About the job
Join our dynamic team at accellor as a Senior MLOps Engineer, where you will play a crucial role in architecting, building, and sustaining the infrastructure and pipelines essential for operationalizing AI and Machine Learning systems at scale. This position serves as a vital link between model development and production deployment, ensuring that ML and GenAI workloads are dependable, observable, cost-effective, and continuously optimized across enterprise environments.
Key Responsibilities
- Design and execute comprehensive ML pipelines involving data ingestion, feature engineering, model training, evaluation, and deployment.
- Develop and oversee CI/CD pipelines for ML models, incorporating automated testing, validation, and rollback strategies.
- Architect and sustain model serving infrastructure for real-time and batch inference workloads, including deployments of LLM and agentic AI.

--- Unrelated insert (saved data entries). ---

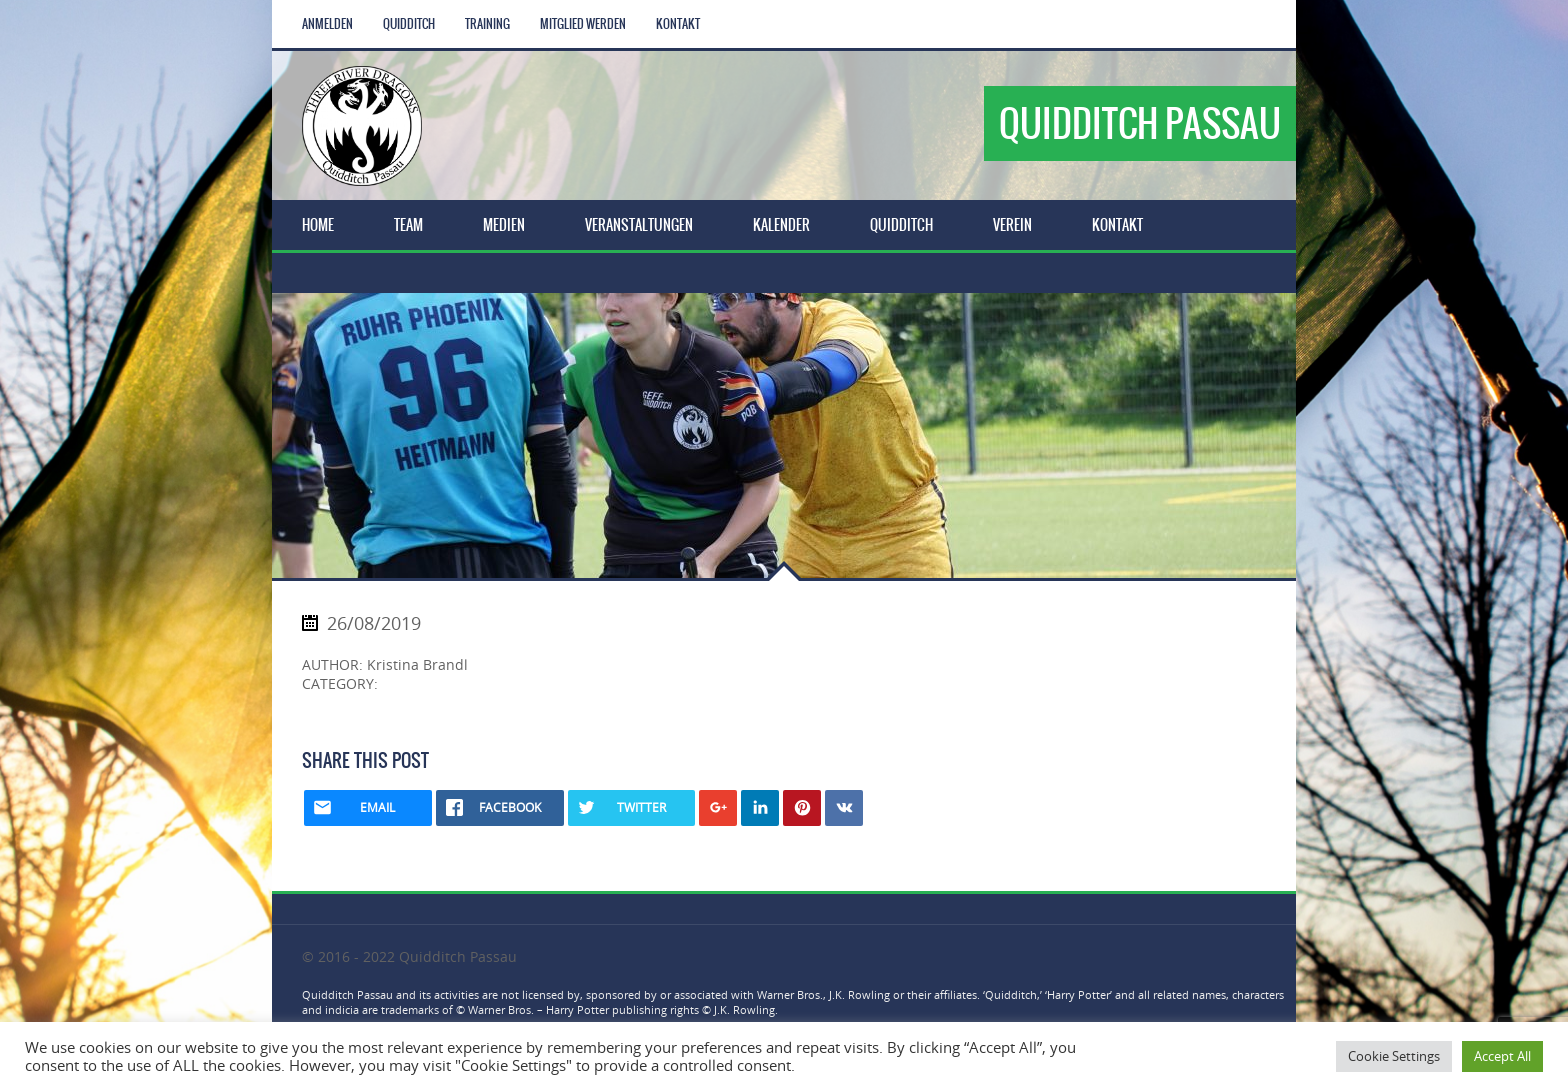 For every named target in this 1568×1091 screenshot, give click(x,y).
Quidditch (409, 24)
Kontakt (678, 24)
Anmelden (327, 24)
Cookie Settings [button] (1394, 1056)
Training (487, 24)
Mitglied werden (583, 24)
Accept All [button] (1502, 1056) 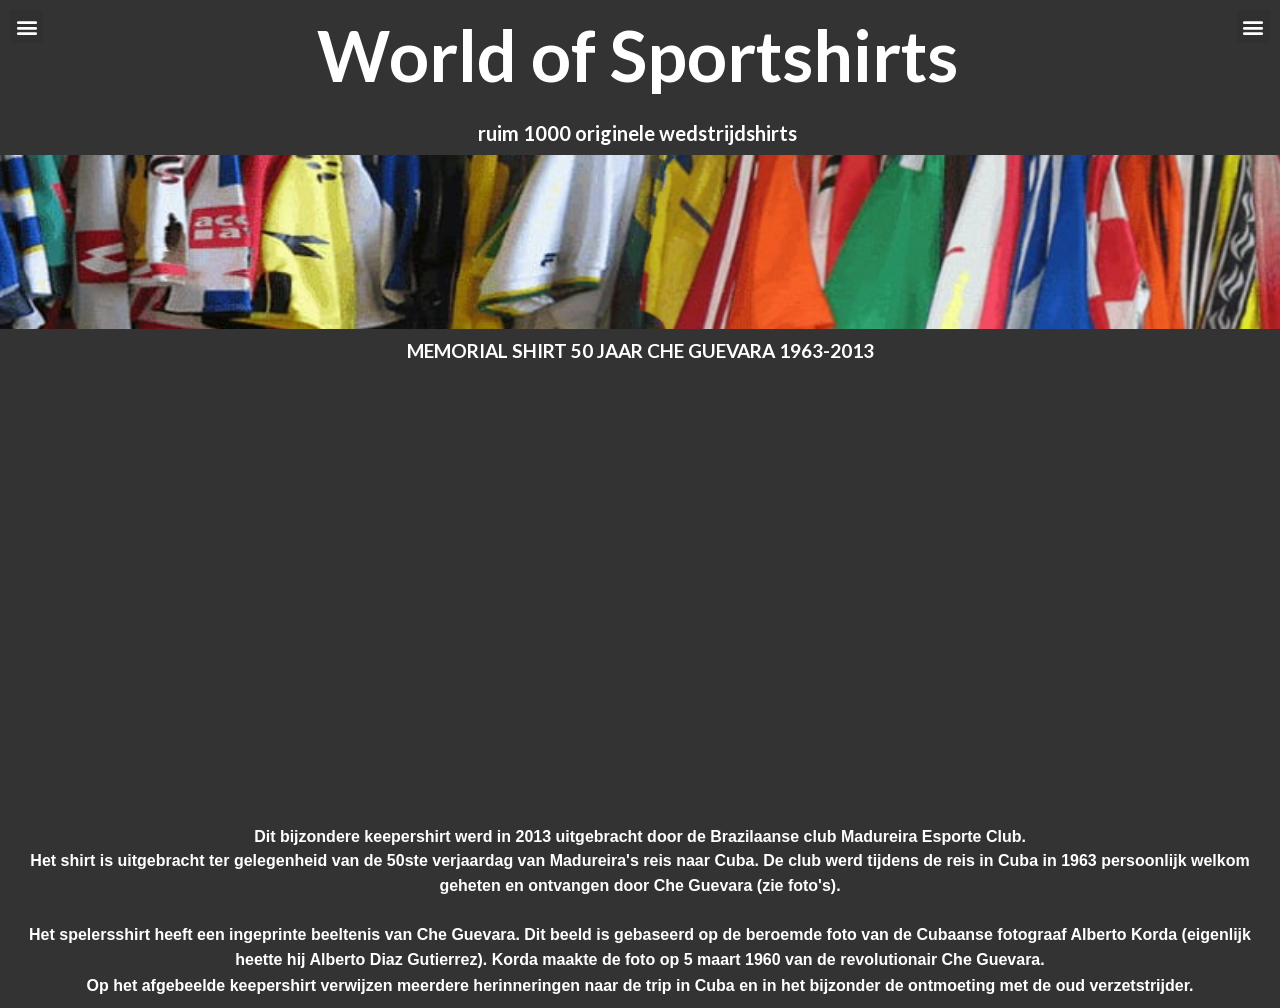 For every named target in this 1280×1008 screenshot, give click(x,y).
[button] (26, 26)
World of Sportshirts (637, 55) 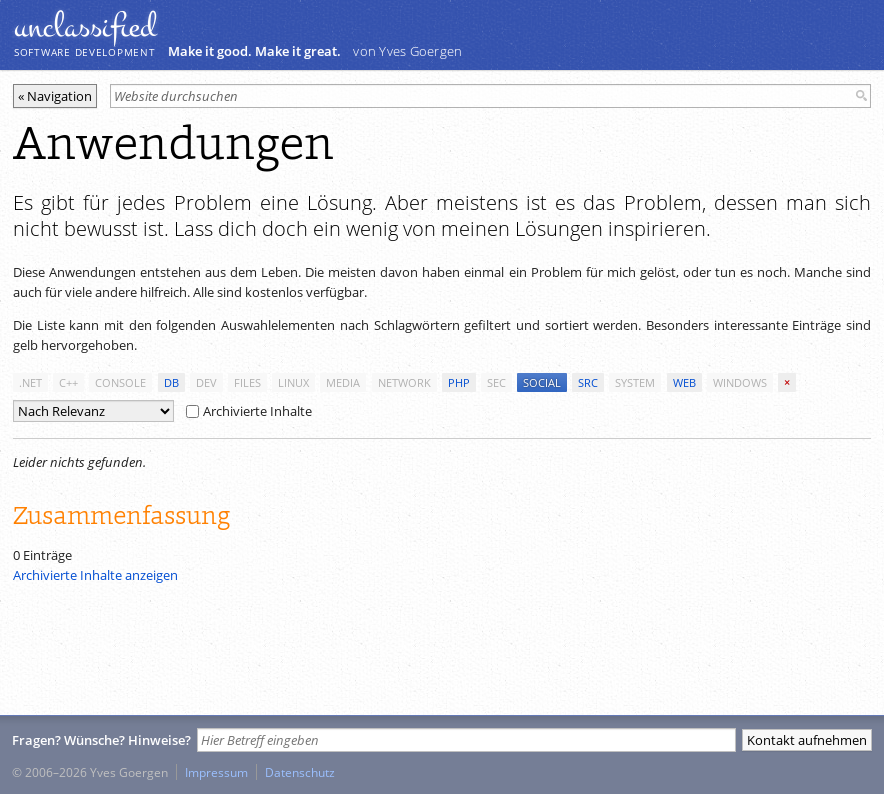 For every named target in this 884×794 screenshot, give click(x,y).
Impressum (216, 772)
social (542, 382)
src (588, 382)
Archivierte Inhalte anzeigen (95, 575)
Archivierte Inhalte (249, 411)
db (171, 382)
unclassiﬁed (85, 27)
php (459, 382)
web (684, 382)
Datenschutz (300, 772) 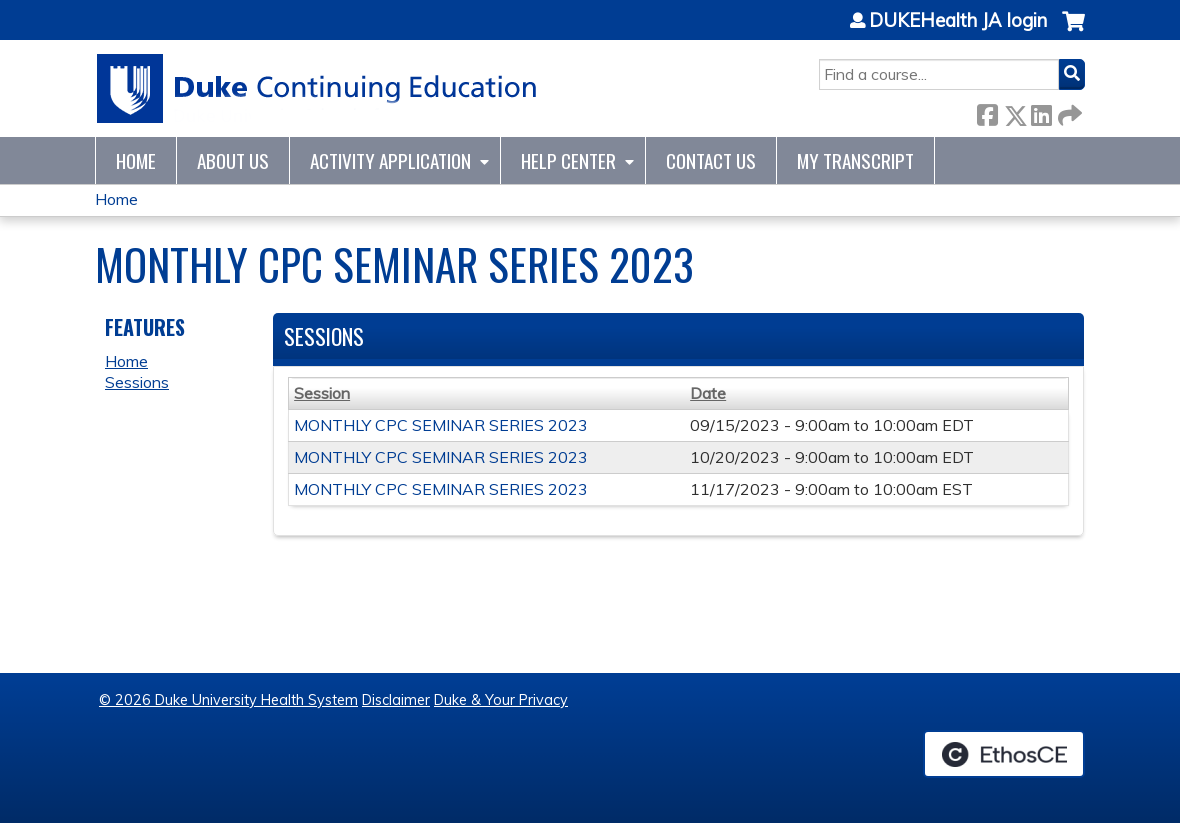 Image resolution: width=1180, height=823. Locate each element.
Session (322, 393)
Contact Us (711, 160)
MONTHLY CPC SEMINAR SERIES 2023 (441, 425)
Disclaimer (396, 700)
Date (708, 393)
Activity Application (390, 160)
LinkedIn (1041, 111)
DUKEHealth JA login (958, 21)
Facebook (987, 111)
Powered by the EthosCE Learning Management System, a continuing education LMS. (1004, 754)
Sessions (137, 382)
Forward (1068, 111)
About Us (233, 160)
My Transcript (855, 160)
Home (136, 160)
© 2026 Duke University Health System (228, 700)
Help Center (568, 160)
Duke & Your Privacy (501, 700) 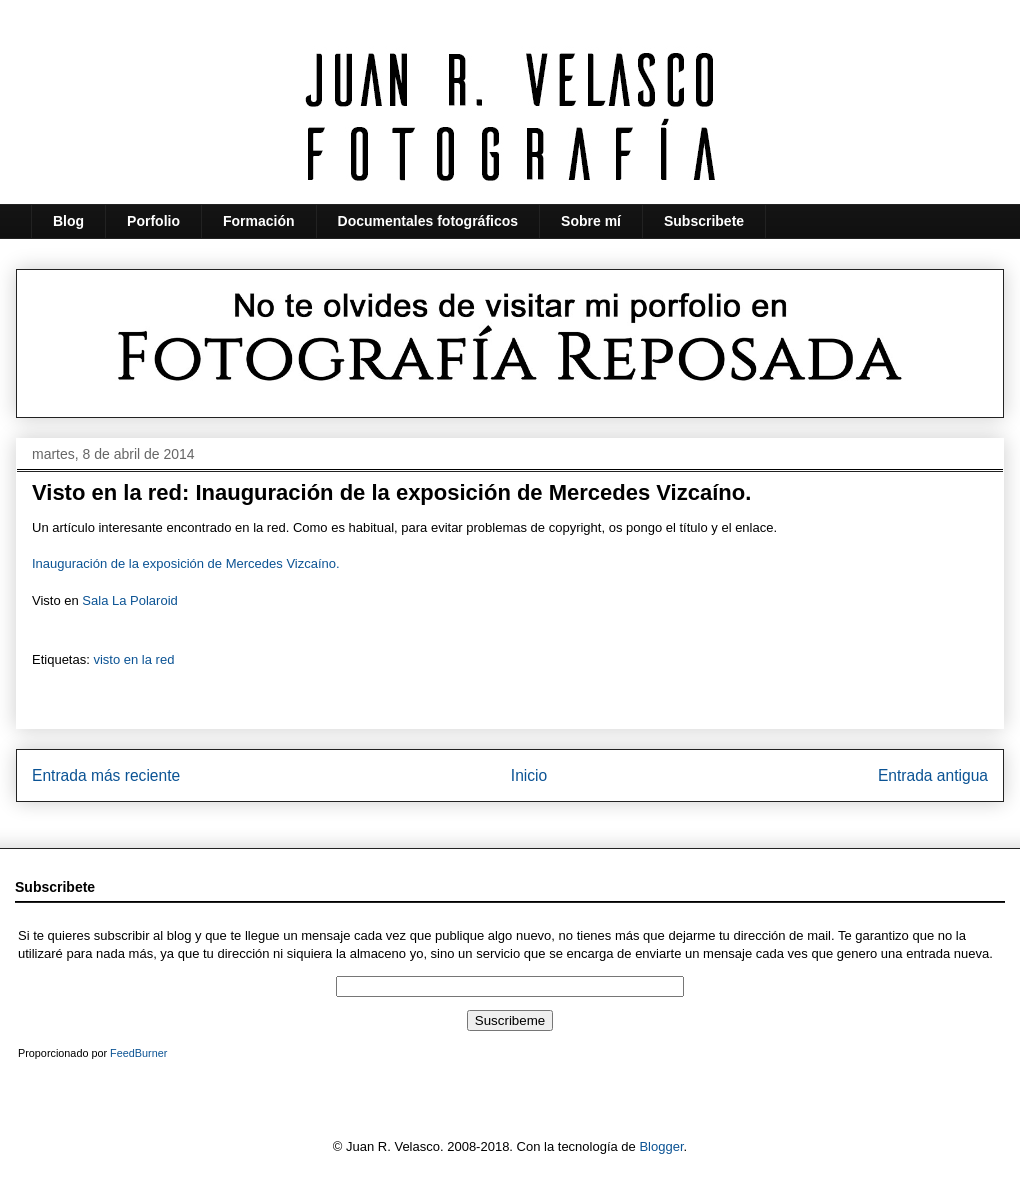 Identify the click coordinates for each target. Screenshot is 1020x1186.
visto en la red (133, 659)
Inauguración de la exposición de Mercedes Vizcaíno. (186, 563)
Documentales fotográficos (428, 221)
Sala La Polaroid (129, 600)
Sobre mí (591, 221)
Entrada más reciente (106, 775)
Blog (68, 221)
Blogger (661, 1146)
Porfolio (153, 221)
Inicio (529, 775)
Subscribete (704, 221)
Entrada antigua (933, 775)
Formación (259, 221)
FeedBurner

- Implement systems for model monitoring, drift detection, and alerting to maintain production model reliability and health.
- Oversee experiment tracking, model versioning, and artifact registries to facilitate reproducibility and governance.
- Optimize computing costs and inference latency for both GPU and CPU workloads on cloud platforms (AWS, Azure, or GCP).
- Utilize Docker and Kubernetes for the containerization and orchestration of ML workloads.
- Automate data pipeline workflows and manage feature stores for training and inference processes.
- Collaborate with AI Engineers, Data Scientists, and Platform teams to streamline the transition from prototype to production.
- Establish and uphold MLOps best practices, standards, and documentation across the engineering team.